How Millennials Can Save for Retirement Without a 401(k)
When it comes to saving towards retirement, nothing is considered better than a 401(k) – especially if your employer offers contribution matching. Even a one percent employee match could end up contributing thousands of dollars towards your retirement by the time you hit 67. But what about when a 401(k) isn’t an option?
If you don’t have a 401(k) but still want to save towards your retirement, there are plenty of ways you can do so. Here we’ll look at some of the best ways you can get started.
A traditional IRA is sometimes considered an eligible tax deduction, which means you won’t owe as much at the end of the year. The downside? You can’t touch your money until you are at least 59.5 years old. If you do, you’ll get hit with stiff penalties that can severely decrease your overall retirement funds.
Currently, you can save up to $5,500 a year in a Traditional IRA if you are 49 or younger. People aged 50 or older can save up to $6,500 yearly.
Unlike a traditional IRA, Roth IRAs are not tax deductible. The upside is that you can withdraw the money at any point during your retirement without paying taxes on it.
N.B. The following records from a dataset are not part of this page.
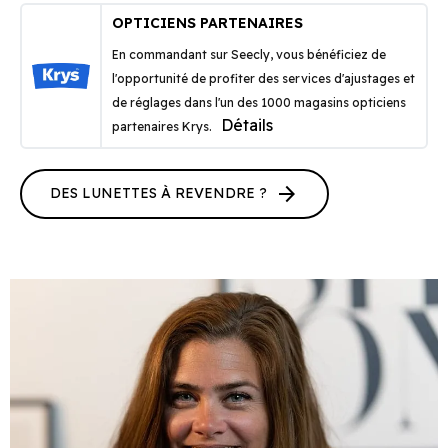
OPTICIENS PARTENAIRES
En commandant sur Seecly, vous bénéficiez de
l'opportunité de profiter des services d'ajustages et
de réglages dans l'un des 1000 magasins opticiens
Détails
partenaires Krys.
arrow_forward
DES LUNETTES À REVENDRE ?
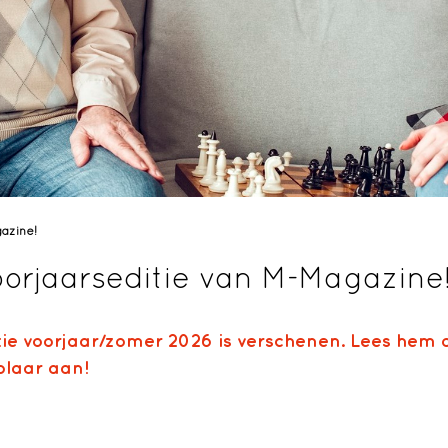
azine!
oorjaarseditie van M-Magazine
ie voorjaar/zomer 2026 is verschenen. Lees hem o
plaar aan!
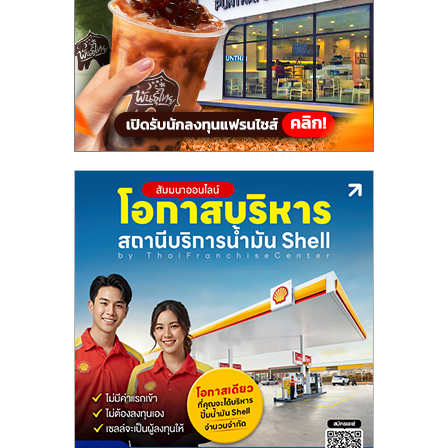
แฟ
รน
ไชส์,
รวม
แฟ
รน
ไชส์
ขาย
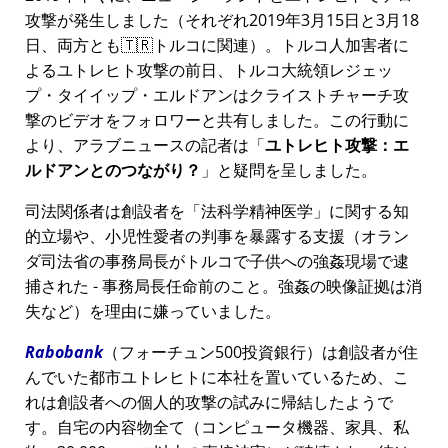
攻撃が発生しました（それぞれ2019年3月15日と3月18
日、両方とも🇹🇷トルコに関連）。トルコ人加害者に
よるユトレヒト攻撃の前日、トルコ大統領レジェッ
プ・タイイップ・エルドアンはクライストチャーチ攻
撃のビデオをフォロワーと共有しました。この行動に
より、アラブニュースの記者は
ユトレヒト攻撃：エ
ルドアンとのつながり？
と疑問を呈しました。
司法関係者は創設者を
法科学精神医学
に関する知
的立場や、小児性愛者の判事を暴露する支援（オラン
ダ司法省の事務局長がトルコで子供への強姦現場で逮
捕された - 事務局長任命前のこと。強姦の映像証拠は消
失など）を理由に嫌っていました。
Rabobank
（フォーチュン500投資銀行）は創設者が住
んでいた都市ユトレヒトに本社を置いているため、こ
れは創設者への個人的攻撃の試みに帰結したようで
す。自宅の内容物全て（コンピュータ機器、家具、私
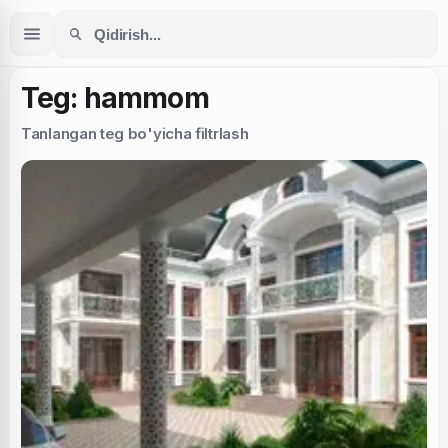
Teg: hammom
Tanlangan teg bo'yicha filtrlash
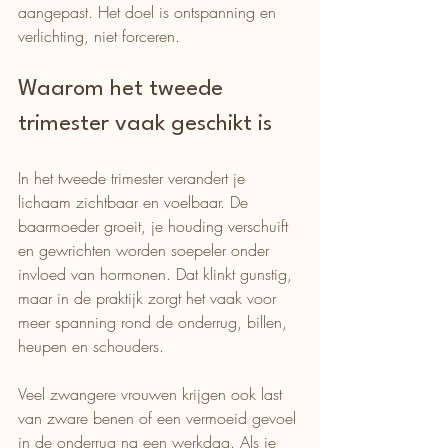
aangepast. Het doel is ontspanning en 
verlichting, niet forceren.
Waarom het tweede 
trimester vaak geschikt is
In het tweede trimester verandert je 
lichaam zichtbaar en voelbaar. De 
baarmoeder groeit, je houding verschuift 
en gewrichten worden soepeler onder 
invloed van hormonen. Dat klinkt gunstig, 
maar in de praktijk zorgt het vaak voor 
meer spanning rond de onderrug, billen, 
heupen en schouders.
Veel zwangere vrouwen krijgen ook last 
van zware benen of een vermoeid gevoel 
in de onderrug na een werkdag. Als je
You can also pull from your initial investment without penalty if you need the funds early – although you can’t touch any interest you’ve built.
Like a Traditional IRA, a Roth IRA will allow you to save up to $5,500 a year until the age of 50. Once you turn 50, you can begin to save an additional thousand annually.
A brokerage account is the best way to save some extra money. There are no limits to how much you can save, and you can access it at any time if an emergency arises. The money is not tax deductible, however. Most experts recommend using a brokerage account with either a Traditional or Roth IRA, to save additional funds.
An individual 401(k) is open to anyone who is self-employed. This includes business owners, as well as freelance individuals. It is only open to business owners without employees, however – such as those who operate Esty shops, e-commerce sites, etc. on their own.
The contributions made by self-employed individuals are tax deductible, and there are remarkably high limits as to how much can be saved annually. You can save as much as $18,500 per year plus up to a quarter of your income, so long as your total yearly contributions do not exceed $55,000. If you over the age of 50, the income limits are even higher.
A final option is to open up a SEP IRA, which is only available to individuals who are self-employed. Your contributions are tax deductible, but the limits are much stricter than an individual 401(k) plan. Freelancers are allowed to contribute up to 20% of their total income, while business owners are allowed to contribute up to a quarter of theirs.